I was quite clear… post CPL / APS MCC training should and technically legally is the employers responsibility. Especially OCC and LIFUS… where you are operating to specific company SOPs … recruiting and charging employees with the suggestion you’re initially a consumer…. even though you’re unlikely to be so unless the type rating is generic … and not paying them for part or all of that period amounts to illegal deductions from wages. For instance paying 30k for a type rating … then being paid £1400 per month on the line for the first 6-12 months… amounts to likely minimum wage violations even if you can’t see it in the payslips themselves.
You say there’s no requirement to saddle yourself with debt to become a pilot… I don’t follow… how else does one attain a CPL if not taking on 1000s in debt? I also don’t follow your logic… if avoiding debt was the driver of all careers… we wouldn’t have many skilled positions at all would we? We as a society decided to force debt on the aspirational to commodify it … now it’s so normalised the view is not “the world needs pilots / Drs etc” but you don’t have to choose to become one 🤦♂️ — when did we collectively decide to become serfs again?
Virtually every airline recruiting pays for the type rating onwards… as its employer specific and hard to extract the OCC components. Why do we collectively allow Ryanair the uncompetitive advantage… of not adhering to the rules all other employers seem to abide by? And apparently we’ve done it that long… it’s normalised to the point where it’s seen as normal for a pilot to take on an additional 30k + of debt after CPL / ATPLs and not be paid through training and then be underpaid… when initially on the line flying passengers.

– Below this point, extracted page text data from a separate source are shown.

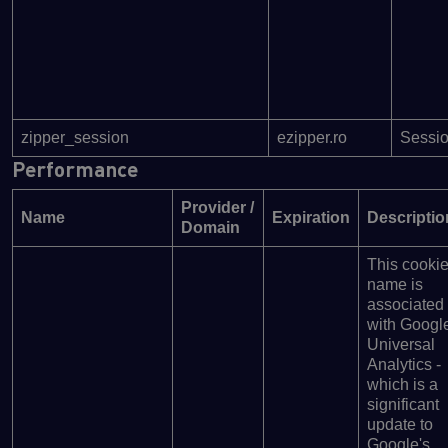
zipper_session
ezipper.ro
Sessi
Performance
Provider /
Name
Expiration
Descriptio
Domain
This cooki
name is
associated
with Googl
Universal
Analytics -
which is a
significant
update to
Google's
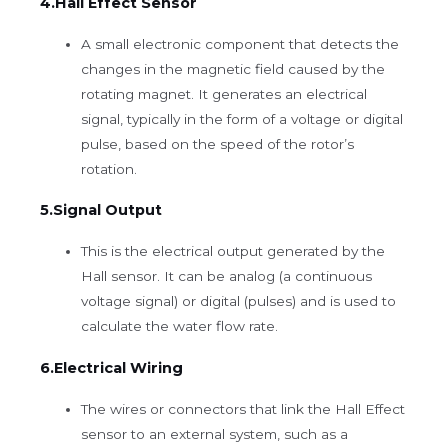
4.Hall Effect Sensor
A small electronic component that detects the
changes in the magnetic field caused by the
rotating magnet. It generates an electrical
signal, typically in the form of a voltage or digital
pulse, based on the speed of the rotor’s
rotation.
5.Signal Output
This is the electrical output generated by the
Hall sensor. It can be analog (a continuous
voltage signal) or digital (pulses) and is used to
calculate the water flow rate.
6.Electrical Wiring
The wires or connectors that link the Hall Effect
sensor to an external system, such as a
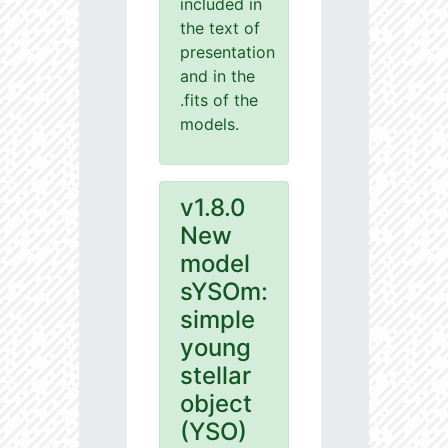
included in
the text of
presentation
and in the
.fits of the
models.
v1.8.0
New
model
sYSOm:
simple
young
stellar
object
(YSO)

It’s odd that people defend a company for making people’s lives actively worse… likely breaching legal obligations and declaring it a consequence of supply and demand…solely for pilot recruitment… while simultaneously ignoring that this very practice has created an un-competitive advantage in the market place for that very airline which is then defended illogically as exploiting the “fair” market 😂😂.
I recommend reading the guardian article and Ghent study. This isn’t as simple as supply and demand and the view that Ryanair can simply do whatever they want and abuse people.
Don't know, 6 months max (who's staying in line training for 12 months?) on 1400€+14€/sbh, based in Italy, 3.8k net until 500h, then 5k net seems a good option to me...
You may also not know that not every country in the EU has a minimum wage.